AIM OF THE EXERCISE — From the data below, repeat exactly the lines from the line with "they ultimately standardized on was one" to the line with "EasyIP 10 PTZ", both included.

MATERIAL TO PROCESS —
○ ○ ○ ○ ○ ○ ○
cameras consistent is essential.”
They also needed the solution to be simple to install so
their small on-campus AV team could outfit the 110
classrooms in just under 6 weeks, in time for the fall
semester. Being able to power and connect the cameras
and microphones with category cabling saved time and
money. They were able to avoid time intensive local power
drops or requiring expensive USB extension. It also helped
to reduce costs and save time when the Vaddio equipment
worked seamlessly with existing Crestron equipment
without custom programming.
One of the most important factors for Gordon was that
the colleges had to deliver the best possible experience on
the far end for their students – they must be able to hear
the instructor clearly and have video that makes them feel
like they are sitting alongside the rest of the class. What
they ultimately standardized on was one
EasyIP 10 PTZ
○ ○ ○ ○ ○ ○ ○
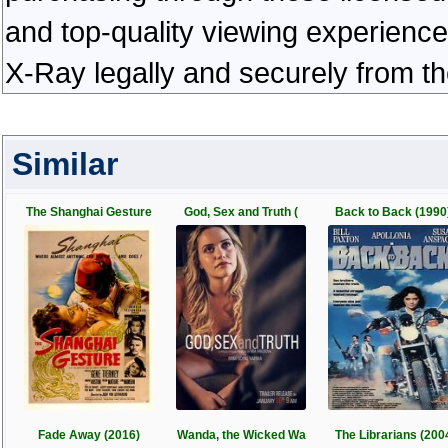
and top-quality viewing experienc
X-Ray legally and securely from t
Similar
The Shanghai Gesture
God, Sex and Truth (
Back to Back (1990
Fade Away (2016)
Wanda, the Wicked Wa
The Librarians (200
○ ○ ○ ○ ○ ○ ○
RESULT OF THIS TASK —
they ultimately standardized on was one
EasyIP 10 PTZ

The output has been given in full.